This oven baked 3-ingredient mayo parmesan chicken is exactly the kind of recipe my best friend brings over when we’re all tired but still want something comforting and homemade. She made it for us last week, and my husband immediately begged me to get the recipe because the chicken was so juicy and flavorful. The magic is in the simple mixture of mayonnaise and parmesan that locks in the moisture and bakes into a creamy, golden crust. It’s a true weeknight lifesaver—no marinating, no fancy steps, just three ingredients you probably already have and a cozy casserole dish.
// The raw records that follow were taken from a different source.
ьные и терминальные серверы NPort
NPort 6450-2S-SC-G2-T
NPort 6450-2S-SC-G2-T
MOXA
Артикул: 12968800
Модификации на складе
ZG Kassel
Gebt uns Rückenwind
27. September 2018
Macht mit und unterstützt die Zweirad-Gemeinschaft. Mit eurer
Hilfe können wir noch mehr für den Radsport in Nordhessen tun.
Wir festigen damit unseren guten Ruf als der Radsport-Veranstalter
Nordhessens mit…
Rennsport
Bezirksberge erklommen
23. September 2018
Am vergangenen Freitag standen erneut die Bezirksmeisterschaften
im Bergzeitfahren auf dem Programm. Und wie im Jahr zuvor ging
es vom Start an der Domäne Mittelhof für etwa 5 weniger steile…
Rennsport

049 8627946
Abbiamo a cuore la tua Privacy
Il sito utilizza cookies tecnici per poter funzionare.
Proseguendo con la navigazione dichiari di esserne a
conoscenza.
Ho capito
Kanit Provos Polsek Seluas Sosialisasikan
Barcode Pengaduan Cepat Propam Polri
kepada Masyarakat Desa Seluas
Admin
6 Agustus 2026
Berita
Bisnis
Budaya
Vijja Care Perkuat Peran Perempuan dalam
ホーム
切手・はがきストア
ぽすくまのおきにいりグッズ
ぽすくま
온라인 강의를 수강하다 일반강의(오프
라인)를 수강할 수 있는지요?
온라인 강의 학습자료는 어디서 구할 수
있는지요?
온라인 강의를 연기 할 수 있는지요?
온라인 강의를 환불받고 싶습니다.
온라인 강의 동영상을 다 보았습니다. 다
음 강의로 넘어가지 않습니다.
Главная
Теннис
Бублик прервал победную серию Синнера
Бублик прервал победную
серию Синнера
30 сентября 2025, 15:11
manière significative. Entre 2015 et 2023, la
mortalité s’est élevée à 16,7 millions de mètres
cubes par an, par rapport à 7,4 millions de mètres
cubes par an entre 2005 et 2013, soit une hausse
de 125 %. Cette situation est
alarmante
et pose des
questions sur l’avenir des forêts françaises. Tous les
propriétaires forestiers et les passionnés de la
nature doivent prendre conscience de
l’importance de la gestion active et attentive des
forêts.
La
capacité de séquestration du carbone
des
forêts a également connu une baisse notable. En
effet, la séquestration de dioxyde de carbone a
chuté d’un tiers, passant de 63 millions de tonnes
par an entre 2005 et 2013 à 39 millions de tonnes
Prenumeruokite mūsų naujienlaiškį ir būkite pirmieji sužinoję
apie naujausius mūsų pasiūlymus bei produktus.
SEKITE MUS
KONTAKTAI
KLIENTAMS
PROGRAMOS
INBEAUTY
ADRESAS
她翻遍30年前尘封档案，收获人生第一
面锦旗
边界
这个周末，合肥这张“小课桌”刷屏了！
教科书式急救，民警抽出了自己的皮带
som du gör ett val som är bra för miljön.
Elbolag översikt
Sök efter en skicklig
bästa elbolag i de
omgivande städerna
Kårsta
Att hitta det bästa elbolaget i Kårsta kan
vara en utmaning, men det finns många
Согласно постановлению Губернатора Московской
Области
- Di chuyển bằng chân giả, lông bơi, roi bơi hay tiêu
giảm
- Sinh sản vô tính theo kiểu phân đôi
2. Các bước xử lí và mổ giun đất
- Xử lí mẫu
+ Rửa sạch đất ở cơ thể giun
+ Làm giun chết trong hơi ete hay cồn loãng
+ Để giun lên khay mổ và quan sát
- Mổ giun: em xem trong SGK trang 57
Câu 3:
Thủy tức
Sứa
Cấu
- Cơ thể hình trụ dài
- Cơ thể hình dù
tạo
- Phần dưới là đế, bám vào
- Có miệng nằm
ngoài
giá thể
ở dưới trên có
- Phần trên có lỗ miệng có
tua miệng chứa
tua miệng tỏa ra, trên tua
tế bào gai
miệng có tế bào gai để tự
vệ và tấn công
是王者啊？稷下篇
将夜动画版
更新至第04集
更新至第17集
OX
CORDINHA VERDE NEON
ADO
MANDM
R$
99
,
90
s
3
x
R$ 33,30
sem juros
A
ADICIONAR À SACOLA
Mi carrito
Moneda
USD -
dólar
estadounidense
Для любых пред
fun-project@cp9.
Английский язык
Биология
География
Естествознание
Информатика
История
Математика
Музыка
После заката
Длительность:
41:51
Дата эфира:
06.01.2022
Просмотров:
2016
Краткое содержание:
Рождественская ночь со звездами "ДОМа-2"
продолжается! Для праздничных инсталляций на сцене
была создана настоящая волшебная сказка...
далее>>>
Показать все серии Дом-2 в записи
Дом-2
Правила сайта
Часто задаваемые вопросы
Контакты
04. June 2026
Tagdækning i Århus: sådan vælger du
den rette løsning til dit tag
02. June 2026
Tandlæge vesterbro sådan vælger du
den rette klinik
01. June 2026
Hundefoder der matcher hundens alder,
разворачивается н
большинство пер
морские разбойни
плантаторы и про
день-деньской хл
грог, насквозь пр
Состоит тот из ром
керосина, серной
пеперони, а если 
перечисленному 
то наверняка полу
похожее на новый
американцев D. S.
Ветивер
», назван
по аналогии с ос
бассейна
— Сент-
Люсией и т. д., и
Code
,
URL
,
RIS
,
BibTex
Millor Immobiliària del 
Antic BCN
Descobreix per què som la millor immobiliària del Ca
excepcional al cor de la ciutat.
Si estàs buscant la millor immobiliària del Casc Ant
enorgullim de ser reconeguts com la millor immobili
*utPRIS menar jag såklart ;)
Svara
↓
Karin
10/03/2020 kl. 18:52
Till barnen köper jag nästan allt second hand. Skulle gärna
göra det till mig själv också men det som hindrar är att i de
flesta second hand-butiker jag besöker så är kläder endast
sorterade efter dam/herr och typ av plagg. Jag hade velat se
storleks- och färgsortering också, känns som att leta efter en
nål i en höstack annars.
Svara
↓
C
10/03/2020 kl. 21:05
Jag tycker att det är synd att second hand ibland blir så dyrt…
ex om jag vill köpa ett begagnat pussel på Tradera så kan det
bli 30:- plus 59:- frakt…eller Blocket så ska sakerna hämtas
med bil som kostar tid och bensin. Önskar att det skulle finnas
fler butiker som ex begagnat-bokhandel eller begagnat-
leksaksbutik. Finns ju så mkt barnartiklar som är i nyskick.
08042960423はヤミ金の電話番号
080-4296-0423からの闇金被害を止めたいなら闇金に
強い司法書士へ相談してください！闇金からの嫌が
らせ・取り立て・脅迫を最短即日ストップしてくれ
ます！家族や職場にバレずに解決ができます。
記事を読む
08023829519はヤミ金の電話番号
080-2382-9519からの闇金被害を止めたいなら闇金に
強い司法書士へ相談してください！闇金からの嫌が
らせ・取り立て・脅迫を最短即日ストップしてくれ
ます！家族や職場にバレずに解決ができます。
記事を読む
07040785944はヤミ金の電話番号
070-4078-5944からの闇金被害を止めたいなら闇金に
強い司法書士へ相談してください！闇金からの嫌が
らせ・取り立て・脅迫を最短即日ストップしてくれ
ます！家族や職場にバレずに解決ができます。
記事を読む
This chicken is lovely with simple sides that soak up the extra creamy juices from the pan. I like to serve it with buttered egg noodles or mashed potatoes and a green vegetable like roasted broccoli, steamed green beans, or a simple side salad. Garlic bread or warm dinner rolls are great for dipping into the cheesy sauce that collects in the bottom of the dish. For a lighter meal, slice the chicken and serve it over a bed of mixed greens or alongside roasted vegetables.
Oven Baked 3-Ingredient Mayo Parmesan ChickenServings: 4
Ingredients
4 boneless, skinless chicken breasts (about 2 pounds total)
1 cup mayonnaise (regular or light, not fat-free)
1 cup grated or finely shredded parmesan cheese
Directions
Preheat your oven to 375°F (190°C). Lightly grease a 9x13-inch glass casserole dish or coat it with a thin layer of cooking spray.
Pat the chicken breasts dry with paper towels and trim any excess fat. Lay the chicken in a single layer in the prepared glass casserole dish, leaving a little space between each piece so they bake evenly.
In a medium bowl, stir together the mayonnaise and parmesan cheese until well combined. The mixture should be thick, creamy, and spreadable.
Spoon the mayo-parmesan mixture evenly over the tops of the chicken breasts. Use the back of the spoon to spread it so each piece is fully covered with a generous, even layer. This coating is what keeps the meat incredibly juicy and forms the golden crust.
Place the casserole dish on the middle rack of the preheated oven. Bake for 25–35 minutes, depending on the thickness of your chicken breasts, until the chicken is cooked through and the topping is bubbly and starting to turn golden brown. The internal temperature of the thickest part of the chicken should reach 165°F (74°C).
Once the chicken is cooked, turn the oven to broil on high for 1–3 minutes, watching closely, just until the top is a deeper golden brown and slightly crispy around the edges. Do not walk away during this step so it doesn’t burn.
Carefully remove the dish from the oven and let the chicken rest in the casserole dish for about 5 minutes. This helps the juices settle and keeps the meat tender when you slice into it.
Serve the chicken straight from the glass casserole dish, spooning some of the creamy, cheesy juices from the bottom of the pan over each piece. Enjoy while hot with your favorite sides.
Variations & Tips
For picky eaters, you can use half mayonnaise and half plain Greek yogurt to lighten things up a bit while still keeping the chicken moist; just know it will be a little tangier. If someone in your house isn’t a big parmesan fan, use a milder grated cheese like an Italian blend or finely shredded mozzarella mixed with a smaller amount of parmesan. You can also lightly pound the chicken breasts to an even thickness before baking so they cook more evenly and stay extra juicy. For a slightly crisper top, sprinkle a tablespoon or two of dry breadcrumbs over the mayo-parmesan layer before baking (this technically adds an extra ingredient, so only do this if you’re not strict about the 3-ingredient rule). To stretch the meal, slice the cooked chicken and serve it over pasta, rice, or on toasted rolls as warm, cheesy chicken sandwiches. Leftovers reheat well in a low oven (covered with foil) so the topping softens and the chicken doesn’t dry out.